Adımları öyle hızlıydı ki, onu kovalayan hışırtıları bile duymuyordu artık. Nihayetinde durdu. Geldiği yöne yeniden bakmak için, usulca döndü. İnip, kalkan göğsü bir an için durduğunda, kastığı çehresini serbest bırakmıştı ki, ensesini aniden kavrayan bir el, hışımla çektiği bedenini sertçe vurdu yere.

"Öldün!" diye bağırdı Ebyaz. İşaret parmağını ona doğru uzatıp, bir kez salladığı sırada yerde şaşkınlık içinde uzanan oğlundaydı gözleri. "Neden bu yolu seçtin?"
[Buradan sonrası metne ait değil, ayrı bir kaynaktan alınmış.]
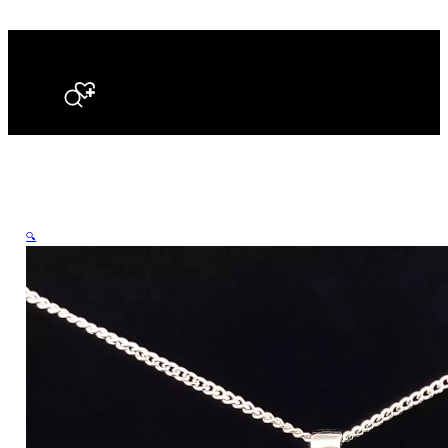
Search
🔍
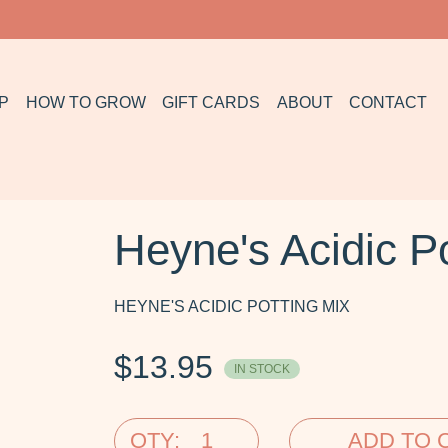
P
HOW TO GROW
GIFT CARDS
ABOUT
CONTACT
Heyne's Acidic Po
HEYNE'S ACIDIC POTTING MIX
$
13.95
IN STOCK
QTY:
ADD TO 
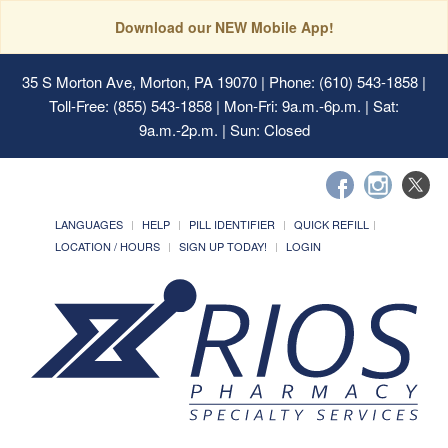
Download our NEW Mobile App!
35 S Morton Ave, Morton, PA 19070
| Phone: (610) 543-1858 |
Toll-Free: (855) 543-1858 | Mon-Fri: 9a.m.-6p.m. | Sat:
9a.m.-2p.m. | Sun: Closed
LANGUAGES
HELP
PILL IDENTIFIER
QUICK REFILL
LOCATION / HOURS
SIGN UP TODAY!
LOGIN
Mahz, babasının seçtiği bir parkurda yeniden başarısız olmanın hüznünü yaşarken ne diye yanlış yolu seçmiş olduğu merak etti. Öfkelendi de. Yattığı yerden doğrulup, oturduğunda, anlık olarak sızlayan omzuna koydu bir elini. "Diğer yol, avcıların tuzak kurabilmesi için mükemmel bir tercihti." İtiraz eder gibi bir açıklama yapıverdi.
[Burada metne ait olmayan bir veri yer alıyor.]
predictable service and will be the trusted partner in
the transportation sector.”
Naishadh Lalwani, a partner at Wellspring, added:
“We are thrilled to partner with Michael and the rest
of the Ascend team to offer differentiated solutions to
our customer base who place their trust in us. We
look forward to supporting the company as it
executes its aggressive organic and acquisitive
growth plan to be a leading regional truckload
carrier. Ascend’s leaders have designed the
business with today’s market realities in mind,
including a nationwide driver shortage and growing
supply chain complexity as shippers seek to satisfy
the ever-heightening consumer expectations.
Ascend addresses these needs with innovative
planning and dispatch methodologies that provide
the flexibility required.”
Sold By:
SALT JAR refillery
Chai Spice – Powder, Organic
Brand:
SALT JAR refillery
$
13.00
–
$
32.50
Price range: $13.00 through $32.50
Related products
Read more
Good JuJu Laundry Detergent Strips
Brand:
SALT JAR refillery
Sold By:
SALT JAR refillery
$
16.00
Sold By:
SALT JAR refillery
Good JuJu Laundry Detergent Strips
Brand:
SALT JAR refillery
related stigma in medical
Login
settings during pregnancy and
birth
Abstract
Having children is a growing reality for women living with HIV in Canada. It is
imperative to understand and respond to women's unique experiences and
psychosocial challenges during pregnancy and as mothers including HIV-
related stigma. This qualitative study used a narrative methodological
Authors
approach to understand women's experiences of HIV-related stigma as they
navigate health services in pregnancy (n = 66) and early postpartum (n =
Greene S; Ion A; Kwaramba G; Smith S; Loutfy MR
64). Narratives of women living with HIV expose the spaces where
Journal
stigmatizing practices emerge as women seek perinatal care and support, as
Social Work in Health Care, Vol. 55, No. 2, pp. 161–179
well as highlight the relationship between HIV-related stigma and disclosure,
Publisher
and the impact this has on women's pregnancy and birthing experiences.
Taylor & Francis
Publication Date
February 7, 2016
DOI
Gelen cevaptan sonra bir süre daha baktı oğlunun gözlerine. Görebiliyordu tüm duygularını. Öfkesini, şaşkınlığını, hüznünü...  En çok da özlemini görüyordu. Bir an önce gitmek istediği bu yerde en iyisi olabilmek için, eğitiliyordu. Çabucak öğrenmesi gerektiğini biliyordu. "O halde, neden o yola gitmedin?" diye sorduğunda, iki yanında kaldırdı kollarını. "Neden bir avcının avı olduğunu bu kadar benimsedin?" Yüzündeki tüm mimikleri aniden gevşedi gencin. Babasının ona uzattığı eli sıkıca kavradığında, zorlanmadan ayağa kalktı. "Açık alandasın. Evet, en azından seni av yapmak isteyen şey de birebir meydanda olacak ama sen de fazlaca açıkta olacaksın." Parmağını göğe kaldırdı. Dairesel şekilde uçan yırtıcı kuşlar konu başlığı olmuştu şimdi de. "Buradaki her şey ama her şey hem av hem de avcıdır. Unutmaman gereken tek şey var ki; zayıf olan önce ölür."

"Ama onlar sadec-"

"Ama onlar sadece basit kuş değil." Gülümsedi. "Onlar, tepede uçup, ölmek üzere olan bir av arayan beleşçi avcılar. Bir akbaba gibi."

"Akbaba mı?" Çattı kaşlarını. "O ne?"

Bu masum soru, öylesine mest etmişti ki içini... Neredeyse kendisiyle aynı boya ulaşan oğluna dönüp, baktı. Yüzünde, annesinden imza olan ufak tefek çilleri hayranca izleyip, kalbinde özlemini sürdüğü kadını getirdi gözlerinin önüne. Bal rengi gözleriyle öyle güzel yakışıyorlardı ki, baktıkça bakası geliyordu. Hafif kıvırcık siyah saçlarıyla da Naime'yi düşündü o an. O da böyle kıvırcıktı... Mahz'ın koluna destek tokadı vurdu, Ebyaz. Geldikleri yola geri dönerken hemen yanına koşar adımlarla ilerledi oğlu. "Dünyada avcı bir hayvan. Leş düşkünü, pis kokululardır."